Martin Greenfield Clothiers, Ltd. v Brooks Bros. Group, Inc., 2019 NY Slip Op 06225, Decided on August 21, 2019, Appellate Division, Second Department:
"Pursuant to the terms of an alleged oral agreement, the plaintiff, a men's tailored clothing manufacturer, was to be the exclusive manufacturer of certain custom suits for the defendant, a retail clothier. As per the terms of the alleged oral agreement, either party could terminate the agreement upon one-year notice.
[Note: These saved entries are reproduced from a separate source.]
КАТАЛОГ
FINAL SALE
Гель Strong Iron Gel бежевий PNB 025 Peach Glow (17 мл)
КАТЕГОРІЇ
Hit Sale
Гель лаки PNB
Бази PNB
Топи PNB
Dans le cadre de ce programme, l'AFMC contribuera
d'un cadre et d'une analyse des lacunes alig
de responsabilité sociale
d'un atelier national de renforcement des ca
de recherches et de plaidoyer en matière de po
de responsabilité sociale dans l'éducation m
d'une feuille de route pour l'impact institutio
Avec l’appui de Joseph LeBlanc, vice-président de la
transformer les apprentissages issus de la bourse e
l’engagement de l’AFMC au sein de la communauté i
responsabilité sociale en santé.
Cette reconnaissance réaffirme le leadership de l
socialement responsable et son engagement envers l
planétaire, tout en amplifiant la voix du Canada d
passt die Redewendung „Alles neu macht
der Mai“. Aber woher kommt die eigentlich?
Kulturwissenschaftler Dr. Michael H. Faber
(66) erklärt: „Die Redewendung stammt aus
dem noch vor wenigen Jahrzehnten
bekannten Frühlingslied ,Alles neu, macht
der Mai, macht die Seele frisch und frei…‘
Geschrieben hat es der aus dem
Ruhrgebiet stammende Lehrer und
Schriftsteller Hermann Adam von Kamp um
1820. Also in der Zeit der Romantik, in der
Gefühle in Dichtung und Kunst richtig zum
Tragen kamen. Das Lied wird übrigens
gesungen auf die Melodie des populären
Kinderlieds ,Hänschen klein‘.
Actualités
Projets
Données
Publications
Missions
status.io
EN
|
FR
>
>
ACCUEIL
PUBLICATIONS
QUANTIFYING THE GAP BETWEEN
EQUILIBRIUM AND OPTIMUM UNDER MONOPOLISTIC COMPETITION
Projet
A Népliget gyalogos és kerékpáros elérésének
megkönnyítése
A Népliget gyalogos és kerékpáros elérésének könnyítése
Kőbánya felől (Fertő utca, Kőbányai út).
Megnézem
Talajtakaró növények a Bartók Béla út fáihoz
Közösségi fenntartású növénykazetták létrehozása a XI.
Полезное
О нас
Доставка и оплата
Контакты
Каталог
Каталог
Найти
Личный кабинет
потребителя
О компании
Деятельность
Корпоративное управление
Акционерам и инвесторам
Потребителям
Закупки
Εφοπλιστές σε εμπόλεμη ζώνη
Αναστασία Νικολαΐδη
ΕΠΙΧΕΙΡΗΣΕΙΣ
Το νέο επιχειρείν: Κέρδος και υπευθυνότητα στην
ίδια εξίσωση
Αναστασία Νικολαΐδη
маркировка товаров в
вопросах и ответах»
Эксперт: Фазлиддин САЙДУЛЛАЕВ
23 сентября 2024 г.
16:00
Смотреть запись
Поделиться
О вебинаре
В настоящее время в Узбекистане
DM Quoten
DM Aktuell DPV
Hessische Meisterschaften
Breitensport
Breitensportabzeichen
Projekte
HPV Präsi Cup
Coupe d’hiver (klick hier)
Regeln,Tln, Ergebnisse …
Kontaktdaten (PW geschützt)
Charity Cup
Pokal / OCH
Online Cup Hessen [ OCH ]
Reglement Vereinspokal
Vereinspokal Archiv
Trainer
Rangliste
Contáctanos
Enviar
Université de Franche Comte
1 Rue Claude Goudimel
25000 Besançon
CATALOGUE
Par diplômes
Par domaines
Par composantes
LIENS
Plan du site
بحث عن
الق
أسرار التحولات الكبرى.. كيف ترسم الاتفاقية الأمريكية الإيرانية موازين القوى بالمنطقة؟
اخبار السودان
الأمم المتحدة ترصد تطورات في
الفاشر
Allegedly, the defendant breached the oral agreement by terminating it without providing the requisite notice.
Based on the foregoing, the plaintiff, by its amended complaint, sought to recover damages for breach of contract and under the theory of promissory estoppel. The defendant made a pre-answer motion pursuant to CPLR 3211(a) to dismiss the amended complaint. The Supreme Court granted the motion, and the plaintiff appeals.
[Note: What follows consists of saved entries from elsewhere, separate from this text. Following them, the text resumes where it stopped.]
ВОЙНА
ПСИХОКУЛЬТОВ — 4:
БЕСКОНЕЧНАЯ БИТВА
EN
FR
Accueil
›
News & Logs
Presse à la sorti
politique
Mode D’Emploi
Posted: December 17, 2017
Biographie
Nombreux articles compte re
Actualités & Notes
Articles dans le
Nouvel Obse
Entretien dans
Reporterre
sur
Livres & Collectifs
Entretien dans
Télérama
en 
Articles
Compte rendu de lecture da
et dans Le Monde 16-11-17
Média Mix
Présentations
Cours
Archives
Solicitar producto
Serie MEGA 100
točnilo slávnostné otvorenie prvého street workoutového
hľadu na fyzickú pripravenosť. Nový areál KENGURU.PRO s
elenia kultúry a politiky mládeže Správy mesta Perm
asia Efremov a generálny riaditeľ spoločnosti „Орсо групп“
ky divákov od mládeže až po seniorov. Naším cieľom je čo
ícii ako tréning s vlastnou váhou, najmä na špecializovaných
We agree with the Supreme Court's determination directing dismissal of the plaintiff's breach of contract cause of action pursuant to CPLR 3211(a)(5), since the alleged oral agreement is unenforceable as violative of the statute of frauds (see Uniform Commercial Code § 2-201[1]; General Obligations Law § 5-701[a][1]). The plaintiff's contention that UCC 2-201(1) is not applicable to the alleged oral agreement is improperly raised for the first time in a reply brief on appeal (see Coppola v Coppola, 291 AD2d 477, 477). Further, contrary to the plaintiff's contention, the alleged oral agreement does not fall within the exception to UCC 2-201(1) for "specially manufactured" goods (Uniform Commercial Code § 2-201[3][a]; see e.g. Automated Cutting Techs., Inc. v BJS N. Am. E, Inc., 2012 WL 2872823, *5, 2012 US Dist Lexis 96745, *15 [ED KY, July 12, 2012, No. 5:10-CV-208-REW]). Moreover, the alleged oral agreement, which by its terms cannot be performed within one year, also is unenforceable under General Obligations Law § 5-701(a)(1) (see Halpern v Shafran, 131 AD2d 434, 435-436; Tip Top Farms v Dairylea Coop., 114 AD2d 12, 33, affd 69 NY2d 625; cf. D & N Boening v Kirsch Beverages, 63 NY2d 449, 458).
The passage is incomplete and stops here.